Plenty is talked about companies providing green-recycling services in China but what does it amount to?
For Grieg Green, says chief executive Petter A Heier, it means:
• Arranging the issuing of an inventory of hazardous materials (IHM) or green passport if needed (for the car carrier Hoegh Trotter this happened six weeks prior to delivery)
• Approval of the yard ship-recycling plan for which the IHM is required
• Assisting in the fast and safe repatriation of crew
• Using trained supervisors with a close relationship to the yard to oversee the entire recycling process
• Monitoring safety at all stages, including the location of firefighting equipment close to areas of hot work and the marking of hazardous areas
• Pre-cleaning of hazardous materials and removal of flammable materials such as wood, leaving bare steel
• Cleaning of tanks
• Openings made in the hull for light, ventilation and, in the event of an emergency, evacuation
Heier says warehouses are used to dismantle sections containing asbestos and to store the material for disposal.

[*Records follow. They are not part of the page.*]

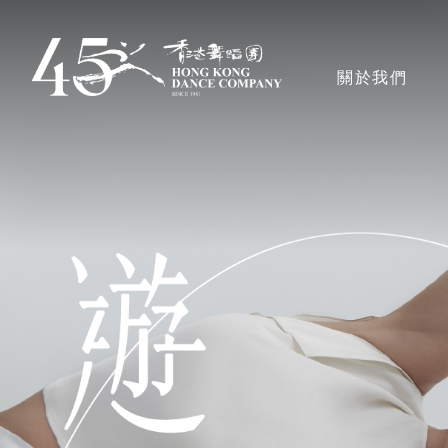
移
至
主導覽en
關於我們
主
內
容
香港舞蹈團
獎項
藝術團隊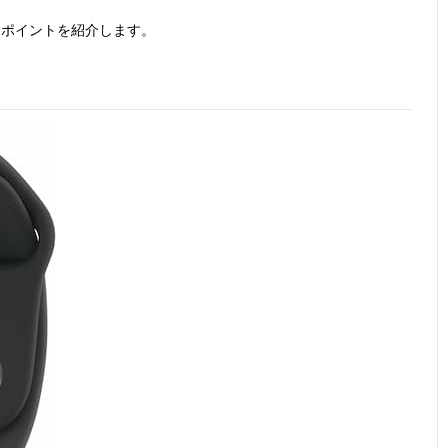
すめポイントを紹介します。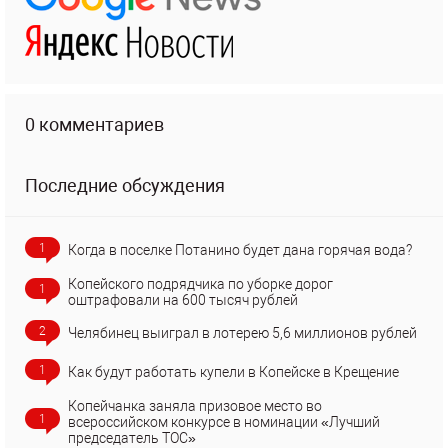
0 комментариев
Последние обсуждения
1
Когда в поселке Потанино будет дана горячая вода?
Копейского подрядчика по уборке дорог
1
оштрафовали на 600 тысяч рублей
2
Челябинец выиграл в лотерею 5,6 миллионов рублей
1
Как будут работать купели в Копейске в Крещение
Копейчанка заняла призовое место во
1
всероссийском конкурсе в номинации «Лучший
председатель ТОС»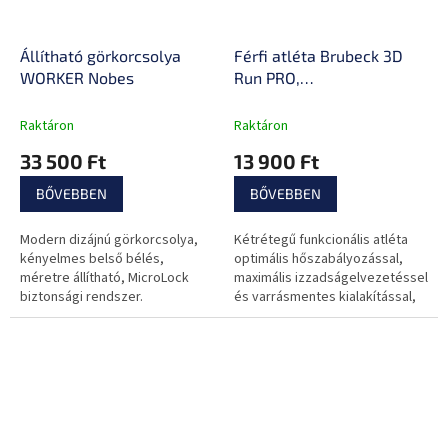
Állítható görkorcsolya
Férfi atléta Brubeck 3D
WORKER Nobes
Run PRO,
izzadságelvezetés,
hőszigetelés,
Raktáron
Raktáron
minimalizálja a
33 500 Ft
13 900 Ft
szagképződést,
alkalmazkodó anyag
BŐVEBBEN
BŐVEBBEN
Modern dizájnú görkorcsolya,
Kétrétegű funkcionális atléta
kényelmes belső bélés,
optimális hőszabályozással,
méretre állítható, MicroLock
maximális izzadságelvezetéssel
biztonsági rendszer.
és varrásmentes kialakítással,
alkalmas fizikailag megterhelő
edzéshez.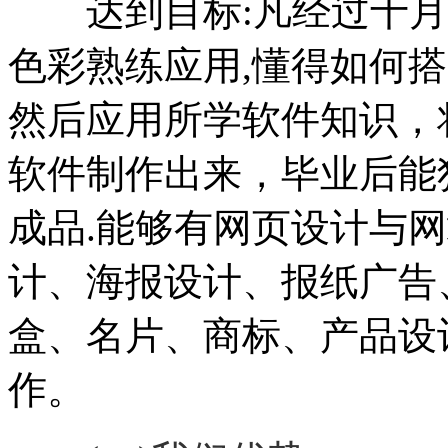
达到目标:凡经过十月制
色彩熟练应用,懂得如何
然后应用所学软件知识，
软件制作出来，毕业后能
成品.能够有网页设计与
计、海报设计、报纸广告
盒、名片、商标、产品设
作。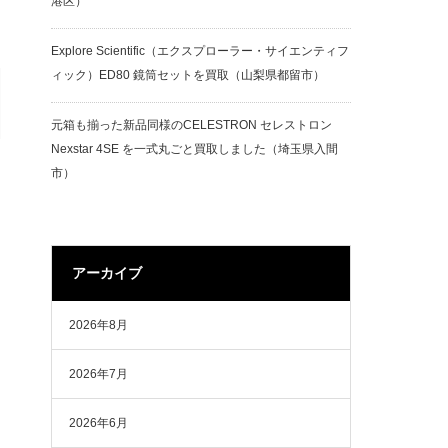
港区）
Explore Scientific（エクスプローラー・サイエンティフ
ィック）ED80 鏡筒セットを買取（山梨県都留市）
元箱も揃った新品同様のCELESTRON セレストロン
Nexstar 4SE を一式丸ごと買取しました（埼玉県入間
市）
アーカイブ
2026年8月
2026年7月
2026年6月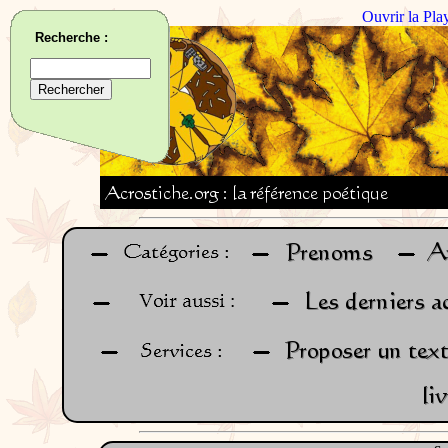
Ouvrir la Pla
Recherche :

Waste is collected by subcontractors and treated in accordance with “strict rules”. Subcontractors include Veolia, the French environmental-services group.
Each vessel takes around 3 months to recycle.
“We are working with five yards but are continuously evaluating new ones,” said Heier.
He claims that health and safety is taken even more seriously at recycling yards in China than at repair facilities, where he had experience as a superintendent for Grieg Group.